EXTRACTED DATA START

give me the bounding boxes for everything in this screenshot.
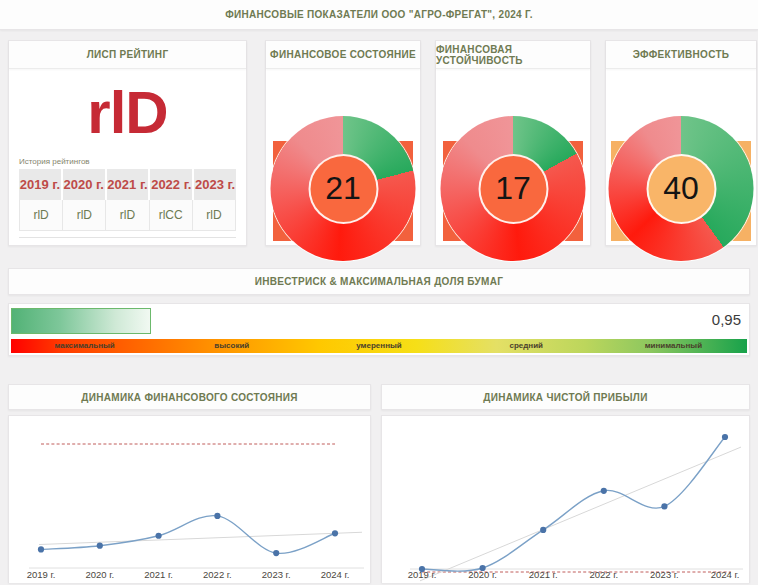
invest-risk-panel: 0,95 максимальныйвысокийумеренныйсредний… [8, 303, 750, 356]
divider [19, 237, 236, 238]
rating-history-year-cell: 2022 г. [150, 169, 194, 200]
financial-state-chart-panel: 2019 г.2020 г.2021 г.2022 г.2023 г.2024 … [8, 415, 371, 583]
svg-text:2020 г.: 2020 г. [85, 569, 114, 580]
rating-history-value-cell: rlD [19, 200, 62, 231]
net-profit-chart-header: ДИНАМИКА ЧИСТОЙ ПРИБЫЛИ [381, 384, 750, 410]
gauge-value: 21 [308, 154, 378, 224]
net-profit-dynamics-chart: 2019 г.2020 г.2021 г.2022 г.2023 г.2024 … [382, 416, 751, 584]
svg-text:2019 г.: 2019 г. [27, 569, 56, 580]
rating-history-years-row: 2019 г.2020 г.2021 г.2022 г.2023 г. [19, 169, 236, 200]
gauge-value: 40 [646, 154, 716, 224]
gauge-body: 17 [436, 69, 590, 247]
gauge-donut-chart: 40 [609, 116, 754, 261]
gauge-financial-state-header: ФИНАНСОВОЕ СОСТОЯНИЕ [266, 41, 420, 69]
rating-history-value-cell: rlD [192, 200, 236, 231]
svg-text:2023 г.: 2023 г. [262, 569, 291, 580]
svg-text:2021 г.: 2021 г. [529, 569, 558, 580]
gauge-financial-state: ФИНАНСОВОЕ СОСТОЯНИЕ 21 [265, 40, 421, 246]
svg-text:2019 г.: 2019 г. [408, 569, 437, 580]
invest-risk-title: ИНВЕСТРИСК & МАКСИМАЛЬНАЯ ДОЛЯ БУМАГ [255, 276, 503, 287]
dashboard: ФИНАНСОВЫЕ ПОКАЗАТЕЛИ ООО "Агро-Фрегат",… [0, 0, 758, 585]
financial-state-chart-title: ДИНАМИКА ФИНАНСОВОГО СОСТОЯНИЯ [81, 392, 297, 403]
gauge-donut-chart: 17 [441, 116, 586, 261]
risk-scale-label: высокий [158, 339, 305, 353]
lisp-rating-header: ЛИСП РЕЙТИНГ [9, 41, 246, 69]
current-rating-value: rlD [9, 71, 246, 155]
net-profit-chart-panel: 2019 г.2020 г.2021 г.2022 г.2023 г.2024 … [381, 415, 750, 583]
gauge-financial-stability-header: ФИНАНСОВАЯ УСТОЙЧИВОСТЬ [436, 41, 590, 69]
financial-state-chart-header: ДИНАМИКА ФИНАНСОВОГО СОСТОЯНИЯ [8, 384, 371, 410]
gauge-financial-stability-title: ФИНАНСОВАЯ УСТОЙЧИВОСТЬ [436, 44, 590, 66]
risk-scale-label: средний [453, 339, 600, 353]
lisp-rating-panel: ЛИСП РЕЙТИНГ rlD История рейтингов 2019 … [8, 40, 247, 246]
net-profit-chart-title: ДИНАМИКА ЧИСТОЙ ПРИБЫЛИ [483, 392, 647, 403]
svg-text:2023 г.: 2023 г. [650, 569, 679, 580]
rating-history-value-cell: rlD [105, 200, 148, 231]
rating-history-value-cell: rlD [62, 200, 105, 231]
rating-history-values-row: rlDrlDrlDrlCCrlD [19, 200, 236, 231]
risk-scale-label: умеренный [305, 339, 452, 353]
lisp-rating-title: ЛИСП РЕЙТИНГ [87, 49, 169, 60]
gauge-efficiency: ЭФФЕКТИВНОСТЬ 40 [605, 40, 757, 246]
svg-text:2022 г.: 2022 г. [589, 569, 618, 580]
gauge-value: 17 [478, 154, 548, 224]
risk-scale-label: максимальный [11, 339, 158, 353]
rating-history-label: История рейтингов [19, 157, 246, 166]
svg-text:2024 г.: 2024 г. [321, 569, 350, 580]
risk-fill-bar [11, 308, 151, 334]
gauge-financial-stability: ФИНАНСОВАЯ УСТОЙЧИВОСТЬ 17 [435, 40, 591, 246]
financial-state-dynamics-chart: 2019 г.2020 г.2021 г.2022 г.2023 г.2024 … [9, 416, 372, 584]
gauge-efficiency-title: ЭФФЕКТИВНОСТЬ [633, 49, 730, 60]
gauge-body: 21 [266, 69, 420, 247]
gauge-donut-chart: 21 [271, 116, 416, 261]
risk-value: 0,95 [712, 311, 741, 328]
gauge-financial-state-title: ФИНАНСОВОЕ СОСТОЯНИЕ [270, 49, 416, 60]
svg-text:2021 г.: 2021 г. [144, 569, 173, 580]
page-title: ФИНАНСОВЫЕ ПОКАЗАТЕЛИ ООО "Агро-Фрегат",… [225, 9, 533, 20]
rating-history-value-cell: rlCC [149, 200, 192, 231]
invest-risk-header: ИНВЕСТРИСК & МАКСИМАЛЬНАЯ ДОЛЯ БУМАГ [8, 268, 750, 295]
rating-history-table: 2019 г.2020 г.2021 г.2022 г.2023 г. rlDr… [19, 169, 236, 231]
risk-scale-label: минимальный [600, 339, 747, 353]
rating-history-year-cell: 2021 г. [107, 169, 151, 200]
svg-text:2022 г.: 2022 г. [203, 569, 232, 580]
rating-history-year-cell: 2023 г. [194, 169, 236, 200]
svg-text:2024 г.: 2024 г. [711, 569, 740, 580]
risk-scale-strip: максимальныйвысокийумеренныйсреднийминим… [11, 339, 747, 353]
gauge-efficiency-header: ЭФФЕКТИВНОСТЬ [606, 41, 756, 69]
page-title-bar: ФИНАНСОВЫЕ ПОКАЗАТЕЛИ ООО "Агро-Фрегат",… [0, 0, 758, 30]
svg-text:2020 г.: 2020 г. [468, 569, 497, 580]
gauge-body: 40 [606, 69, 756, 247]
rating-history-year-cell: 2020 г. [63, 169, 107, 200]
rating-history-year-cell: 2019 г. [19, 169, 63, 200]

EXTRACTED DATA END

** WORK ORDER **
Search the records for the string "ЧИСТОЙ" and report each line that has it.

** SOLUTION BELOW **
net-profit-chart-header: ДИНАМИКА ЧИСТОЙ ПРИБЫЛИ [381, 384, 750, 410]
net-profit-chart-title: ДИНАМИКА ЧИСТОЙ ПРИБЫЛИ [483, 392, 647, 403]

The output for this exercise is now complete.